*Assignment*: Can you restate the records below word for word?
Start of Source data
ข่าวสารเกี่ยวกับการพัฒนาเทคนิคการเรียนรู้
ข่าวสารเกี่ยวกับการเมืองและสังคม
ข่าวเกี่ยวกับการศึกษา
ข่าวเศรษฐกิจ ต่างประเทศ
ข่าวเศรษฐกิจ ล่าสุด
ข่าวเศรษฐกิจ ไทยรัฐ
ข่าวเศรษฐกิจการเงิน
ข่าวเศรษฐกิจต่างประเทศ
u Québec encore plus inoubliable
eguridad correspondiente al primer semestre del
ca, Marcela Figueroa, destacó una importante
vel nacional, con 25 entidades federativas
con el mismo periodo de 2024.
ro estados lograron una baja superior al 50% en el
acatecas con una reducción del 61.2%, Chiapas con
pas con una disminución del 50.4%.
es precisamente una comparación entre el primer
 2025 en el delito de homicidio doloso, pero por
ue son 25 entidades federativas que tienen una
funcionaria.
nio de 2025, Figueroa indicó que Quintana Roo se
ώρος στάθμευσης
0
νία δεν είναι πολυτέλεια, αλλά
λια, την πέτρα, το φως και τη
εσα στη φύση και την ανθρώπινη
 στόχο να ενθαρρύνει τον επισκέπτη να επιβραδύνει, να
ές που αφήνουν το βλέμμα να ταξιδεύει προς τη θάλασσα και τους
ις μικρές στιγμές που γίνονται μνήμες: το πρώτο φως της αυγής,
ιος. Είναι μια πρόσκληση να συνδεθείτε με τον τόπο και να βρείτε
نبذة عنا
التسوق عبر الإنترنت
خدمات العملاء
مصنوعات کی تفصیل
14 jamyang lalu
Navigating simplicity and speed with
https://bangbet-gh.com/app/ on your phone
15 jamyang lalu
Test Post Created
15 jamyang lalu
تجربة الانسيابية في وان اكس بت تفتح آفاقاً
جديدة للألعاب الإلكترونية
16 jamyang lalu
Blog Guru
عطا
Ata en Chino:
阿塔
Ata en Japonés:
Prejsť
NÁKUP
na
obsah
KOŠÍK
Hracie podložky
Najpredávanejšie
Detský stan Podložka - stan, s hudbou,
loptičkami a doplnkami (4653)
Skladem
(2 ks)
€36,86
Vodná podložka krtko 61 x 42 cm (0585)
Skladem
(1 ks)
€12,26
End of Source data
*Solved problem*:
ข่าวสารเกี่ยวกับการพัฒนาเทคนิคการเรียนรู้
ข่าวสารเกี่ยวกับการเมืองและสังคม
ข่าวเกี่ยวกับการศึกษา
ข่าวเศรษฐกิจ ต่างประเทศ
ข่าวเศรษฐกิจ ล่าสุด
ข่าวเศรษฐกิจ ไทยรัฐ
ข่าวเศรษฐกิจการเงิน
ข่าวเศรษฐกิจต่างประเทศ
u Québec encore plus inoubliable
eguridad correspondiente al primer semestre del
ca, Marcela Figueroa, destacó una importante
vel nacional, con 25 entidades federativas
con el mismo periodo de 2024.
ro estados lograron una baja superior al 50% en el
acatecas con una reducción del 61.2%, Chiapas con
pas con una disminución del 50.4%.
es precisamente una comparación entre el primer
 2025 en el delito de homicidio doloso, pero por
ue son 25 entidades federativas que tienen una
funcionaria.
nio de 2025, Figueroa indicó que Quintana Roo se
ώρος στάθμευσης
0
νία δεν είναι πολυτέλεια, αλλά
λια, την πέτρα, το φως και τη
εσα στη φύση και την ανθρώπινη
 στόχο να ενθαρρύνει τον επισκέπτη να επιβραδύνει, να
ές που αφήνουν το βλέμμα να ταξιδεύει προς τη θάλασσα και τους
ις μικρές στιγμές που γίνονται μνήμες: το πρώτο φως της αυγής,
ιος. Είναι μια πρόσκληση να συνδεθείτε με τον τόπο και να βρείτε
نبذة عنا
التسوق عبر الإنترنت
خدمات العملاء
مصنوعات کی تفصیل
14 jamyang lalu
Navigating simplicity and speed with
https://bangbet-gh.com/app/ on your phone
15 jamyang lalu
Test Post Created
15 jamyang lalu
تجربة الانسيابية في وان اكس بت تفتح آفاقاً
جديدة للألعاب الإلكترونية
16 jamyang lalu
Blog Guru
عطا
Ata en Chino:
阿塔
Ata en Japonés:
Prejsť
NÁKUP
na
obsah
KOŠÍK
Hracie podložky
Najpredávanejšie
Detský stan Podložka - stan, s hudbou,
loptičkami a doplnkami (4653)
Skladem
(2 ks)
€36,86
Vodná podložka krtko 61 x 42 cm (0585)
Skladem
(1 ks)
€12,26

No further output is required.